Elle lève soudain son regard vers moi. Hypnotisé par ses iris envoûtantes, je déglutis difficilement et ajoute:

- Très serré le café... S'il vous plaît !

Il me faut au moins ça pour rester concentré sur cette mise au point.

- Merci d'être venu, commence-t-elle enfin.

- Il n'y a pas de quoi. C'était un passage obligatoire, non ?

Je dois rester ferme et stoïque, car rien n'est possible entre nous à présent.

- Tu as raison mais tu…

Son hésitation soudaine me donne une étrange impression. Elle semble chercher ses mots, ou elle tente de me dire quelque chose de particulier. Elle se reprend et enchaîne avec conviction cette fois-ci:

- Tu comprends que Nathan ne doit rien savoir sur ce qui s'est passé entre nous ?

Je meurs d'envie de lui demander pourquoi elle s'est enfuie à l'aube de cette nuit magique que nous avons passée ensemble. Même si nous avions convenu que cet instant ne serait qu’une passade, j’ai l’intime et vive conviction que nous aurions probablement pu vivre quelque chose de plus sérieux. J’aurai tout au moins pu lui offrir un petit déjeuner...

Je me consume à l'idée de lui demander si elle aime réellement Nathan, afin de me laisser entrevoir l'infime espoir de pouvoir la récupérer pour moi seul. J'ai le besoin viscéral de la questionner sur les derniers mois qu'elle a vécu. Je cherche à savoir si j'ai pu être dans ses pensées ne serait-ce que quelques secondes. Oh, j’aimerai tellement l’entendre me confier que cette nuit à été aussi dévastatrice émotionnellement pour elle que pour moi. Mais je reste silencieux. Le visage de Nathan s’impose devant moi et se calque sur celui de mon frère.

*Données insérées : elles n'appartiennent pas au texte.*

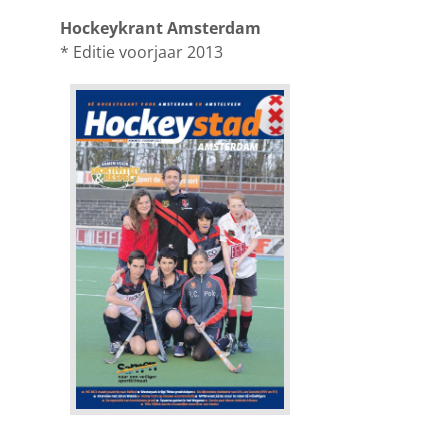
Hockeykrant Amsterdam
* Editie voorjaar 2013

A cet instant même, assis face à cette fille qui a été capable de remettre en doute les fondements même de ma rédemption, j'entreprends de remettre le masque que j'avais osé retirer lors de notre rencontre. Celui qui me protège de l'amour mais surtout de moi-même :

- Il ne s'est rien passé entre nous, Aline. Je ne comptais pas rentrer seul chez moi ce soir-là, c’est juste tombé sur toi. Des cuisses se sont écartées sur mon passage, avant, mais aussi après t’avoir rencontrée.

Les traits de son visage se ferment automatiquement. Mais quel con je fais. Je commence à regretter amèrement la dureté de mes propos. Mais c’est le seul moyen de tenir bon.

- Merci de ta franchise, me répond-elle, aigrie.

- Tu m'as demandé de garder le secret et je le ferai pour le bien de tous. Maintenant je te souhaite d'être heureuse avec Nathan. Vous formez un beau couple.

- Waouh...je...

Elle baisse le regard sur sa tasse et marque une pause. Elle secoue plusieurs fois la tête avec une pointe d'écœurement.

- A quoi d'autre pouvais-je m'attendre… prononce-t-elle dans un murmure.

Elle lève un regard sombre vers moi. Même en colère, son regard est à se damner. Je serai prêt à tomber dans ses yeux et m’y noyer. Une mèche de cheveux rebelle tombe sur son visage et à cet instant, j’aimerai la remettre en place. Bon sang ce qu’elle est belle !

- Je pense que la discussion est close alors ? continue-t-elle avec dignité.

- Tout à fait !

Elle se lève et sort son portefeuille afin de régler. D’un geste de la main, je la stoppe dans son élan.

- Laisse, je m’en occupe.

- Non, c’est pour moi ! répond-elle en me lançant le billet au visage.

Je l’ai mérité !

Elle s'éloigne rapidement et met fin à cet instant douloureux. Je quitte les lieux pleins de remords.

La table est à présent déserte, le thé et le café non consommés, seront les seuls témoins de cette histoire, de cette passion prohibée.